Millennium Bug lessons: Stop Brexit stockpiling
UK manufacturers are stockpiling raw materials at the highest rate since figures were first collected 27 years ago.
While it might look like a sensible response to uncertainty, this kind of Brexit anxiety will have long-term implications for supply chains and for the UK economy as a whole, regardless of what happens in the negotiations. “Demand amplification” is a recognised phenomenon in the logistics world – and we have direct evidence to show why it’s a problem.
Businesses and politicians appear to have short memories when it comes to stockpiling. Just 20 years ago, the UK saw a similar nervousness over the fragility of supply chains in the run-up to 2000 – the “Millennium Bug” – if global IT systems were disrupted or even failed.

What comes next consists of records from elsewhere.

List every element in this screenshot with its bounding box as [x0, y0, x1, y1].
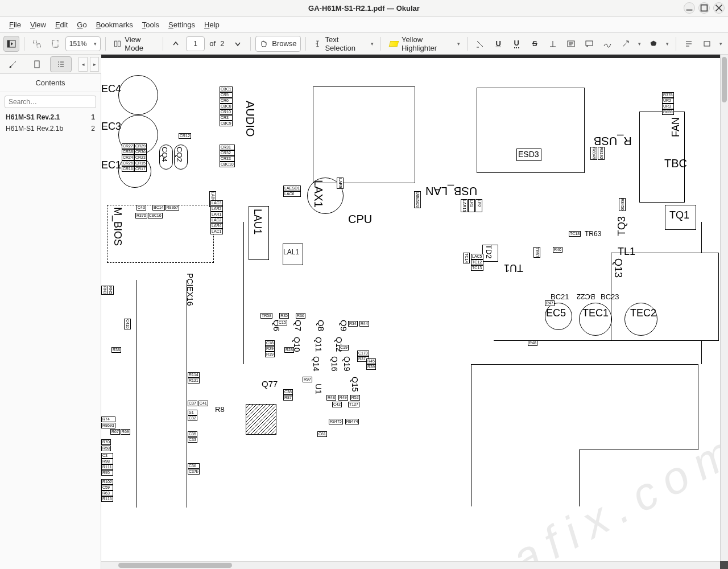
- view-mode-label: View Mode: [125, 35, 154, 52]
- svg-rect-10: [115, 41, 117, 47]
- svg-marker-6: [11, 42, 13, 46]
- sidepanel-nav-next[interactable]: ▸: [90, 57, 99, 72]
- contents-search-input[interactable]: [5, 96, 96, 108]
- freehand-button[interactable]: [599, 36, 615, 52]
- label-tq3: TQ3: [616, 216, 628, 236]
- pciex16-line: [136, 280, 137, 508]
- view-mode-button[interactable]: View Mode: [110, 36, 158, 52]
- toc-item-page: 1: [91, 113, 95, 121]
- text-selection-button[interactable]: Text Selection: [310, 36, 366, 52]
- stamp-button[interactable]: [646, 36, 661, 52]
- sidepanel-tab-contents[interactable]: [50, 56, 72, 72]
- menu-view[interactable]: View: [26, 18, 51, 31]
- label-q13: Q13: [612, 258, 624, 278]
- svg-rect-8: [37, 44, 40, 47]
- highlighter-dropdown[interactable]: ▾: [455, 41, 462, 47]
- close-button[interactable]: [713, 2, 725, 14]
- zoom-select-button[interactable]: [29, 36, 45, 52]
- browse-tool-button[interactable]: Browse: [255, 36, 300, 52]
- menu-go[interactable]: Go: [72, 18, 91, 31]
- stamp-dropdown[interactable]: ▾: [664, 41, 671, 47]
- page-canvas[interactable]: AUDIO CPU LAX1 LAU1 LAL1 USB_LAN ESD3 R_…: [101, 58, 720, 561]
- label-ec4: EC4: [101, 83, 121, 95]
- fit-width-button[interactable]: [47, 36, 63, 52]
- note-inline-button[interactable]: [563, 36, 579, 52]
- sidepanel-nav-prev[interactable]: ◂: [78, 57, 88, 72]
- insert-text-button[interactable]: [545, 36, 561, 52]
- label-ec5: EC5: [546, 307, 566, 319]
- highlighter-button[interactable]: Yellow Highlighter: [386, 36, 453, 52]
- rect-dropdown[interactable]: ▾: [717, 41, 725, 47]
- label-tec1: TEC1: [582, 307, 609, 319]
- text-selection-label: Text Selection: [325, 35, 362, 52]
- text-cursor-icon: [314, 39, 321, 48]
- label-tec2: TEC2: [630, 307, 656, 319]
- label-cpu: CPU: [348, 213, 372, 226]
- menu-help[interactable]: Help: [200, 18, 224, 31]
- label-tc18: TC18: [569, 231, 581, 237]
- toc-item[interactable]: H61M-S1 Rev.2.1 1: [0, 112, 101, 123]
- vertical-scrollbar-thumb[interactable]: [722, 57, 727, 102]
- zoom-level-combobox[interactable]: 151% ▾: [65, 36, 101, 51]
- svg-rect-7: [34, 40, 36, 43]
- note-popup-button[interactable]: [581, 36, 597, 52]
- sidepanel-tab-bookmarks[interactable]: [26, 56, 48, 72]
- horizontal-scrollbar-thumb[interactable]: [118, 563, 232, 568]
- label-r-usb: R_USB: [594, 134, 632, 147]
- label-ec3: EC3: [101, 121, 121, 133]
- table-of-contents: H61M-S1 Rev.2.1 1 H61M-S1 Rev.2.1b 2: [0, 112, 101, 569]
- menu-tools[interactable]: Tools: [138, 18, 164, 31]
- shapes-dropdown[interactable]: ▾: [636, 41, 643, 47]
- label-td2: TD2: [485, 245, 493, 259]
- side-panel: ◂ ▸ Contents H61M-S1 Rev.2.1 1 H61M-S1 R…: [0, 55, 101, 569]
- browse-label: Browse: [272, 39, 296, 48]
- title-bar: GA-H61M-S1-R2.1.pdf — Okular: [0, 0, 728, 17]
- next-page-button[interactable]: [230, 36, 246, 52]
- label-tr63: TR63: [585, 230, 601, 238]
- label-tl1: TL1: [618, 246, 635, 258]
- minimize-button[interactable]: [684, 2, 695, 14]
- page-total-label: 2: [220, 39, 228, 48]
- svg-rect-23: [35, 61, 39, 68]
- label-usb-lan: USB_LAN: [425, 184, 477, 197]
- arrow-annot-button[interactable]: [618, 36, 634, 52]
- underline-u-button[interactable]: U: [490, 36, 506, 52]
- svg-rect-1: [701, 5, 708, 11]
- horizontal-scrollbar[interactable]: [101, 561, 720, 569]
- svg-rect-22: [704, 42, 710, 46]
- strikethrough-button[interactable]: S: [527, 36, 543, 52]
- label-tu1: TU1: [504, 262, 523, 274]
- underline-annot-button[interactable]: [472, 36, 488, 52]
- label-bc21: BC21: [551, 292, 569, 301]
- sidebar-toggle-button[interactable]: [3, 36, 19, 52]
- label-esd3: ESD3: [518, 150, 539, 159]
- chevron-down-icon: ▾: [94, 41, 97, 47]
- toc-item[interactable]: H61M-S1 Rev.2.1b 2: [0, 123, 101, 134]
- menu-edit[interactable]: Edit: [51, 18, 72, 31]
- refdes-cluster-audio: CBC1 CR5 CR6 CBC8 CR10 CR3 CBC9: [220, 86, 233, 126]
- underline-u2-button[interactable]: U: [508, 36, 524, 52]
- pciex16-line2: [187, 280, 187, 508]
- side-panel-tabs: ◂ ▸: [0, 55, 101, 74]
- menu-bookmarks[interactable]: Bookmarks: [92, 18, 138, 31]
- sidepanel-tab-annotations[interactable]: [2, 56, 24, 72]
- svg-rect-9: [52, 40, 58, 47]
- label-ec1: EC1: [101, 159, 121, 171]
- prev-page-button[interactable]: [168, 36, 184, 52]
- highlighter-icon: [389, 41, 399, 47]
- rect-annot-button[interactable]: [699, 36, 715, 52]
- vertical-scrollbar[interactable]: [720, 55, 728, 561]
- toolbar: 151% ▾ View Mode 1 of 2 Browse Text Sele…: [0, 33, 728, 55]
- menu-settings[interactable]: Settings: [164, 18, 200, 31]
- document-viewport[interactable]: AUDIO CPU LAX1 LAU1 LAL1 USB_LAN ESD3 R_…: [101, 55, 728, 569]
- r48-line: [494, 340, 704, 341]
- text-selection-dropdown[interactable]: ▾: [369, 41, 376, 47]
- hatched-block: [246, 404, 276, 435]
- maximize-button[interactable]: [698, 2, 710, 14]
- page-number-input[interactable]: 1: [186, 36, 205, 51]
- contents-search-wrap: [0, 92, 101, 112]
- align-button[interactable]: [681, 36, 697, 52]
- menu-file[interactable]: File: [5, 18, 26, 31]
- refdes-cluster-cr2x: CR27 CR29 CR38 CR36 CR24 CR23 CR26 CR15 …: [122, 143, 147, 172]
- menu-bar: File View Edit Go Bookmarks Tools Settin…: [0, 17, 728, 33]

At Cranfield, we carried out work to look into stockpiling plans and model what they would actually mean in practice.
For individual organisations, based on an average 12.5 per cent planned increase in stocks, there was the sudden burden of “dead money”. Finances invested in stock limited the ability to grow.
Looking at real accounts, a retailer’s growth prospects were reduced by more than one per cent, while the wholesaler and manufacturer were pushed back into a “minus” growth situation. In other words, wasteful investment increases the risk of business failures.
Even small increases in customer demand result in large variations being transmitted down the supply chain. A cycle of over-ordering and stockpiling leads to demand distortion, and any further over-ordering contributes to the amplification.
Typically, a demand increase of 12.5 per cent will more than double when passed onto a supplier, to 26 per cent, resulting in that supplier placing an increased order for their own supplier of 55 per cent.
This means that big oscillations in inventories and supplies can occur for many years into the future. For the economy as a whole, there’s the danger of boom and bust cycles until the distortion works its way out of the system.
Meanwhile, the increased costs put more strain onto the smaller firms – at a time when more businesses choose larger supplier partners.
We also need to be careful when looking at the figures for UK GDP. That modest growth which seems to show a nation in better shape than the rest of the EU might well be a mirage for the moment, just the effect of stockpiling, to be followed by a steep fall off in demand.
In 1999, we were called in by the Department for Trade and Industry to calm industry nerves, explaining that stockpiling could cause worse problems than the bug itself.
Now, the government is encouraging (or at least not discouraging) stockpiling as a precaution. Perhaps politicians are trying to increase public concern for a no-deal Brexit, or maybe they’re misguidedly trying to be prepared. Either way, this is an issue of responsibility.
Organisations and individuals need to look at stockpiling with their eyes wide open. It might be a useful precaution in some cases, but understand the risks. We need more conversations across supply chains to help increase certainty and trust, to determine what’s necessary and what’s overreaction.
Otherwise stockpiling could be a bigger problem for Britain than even the most chaotic Brexit.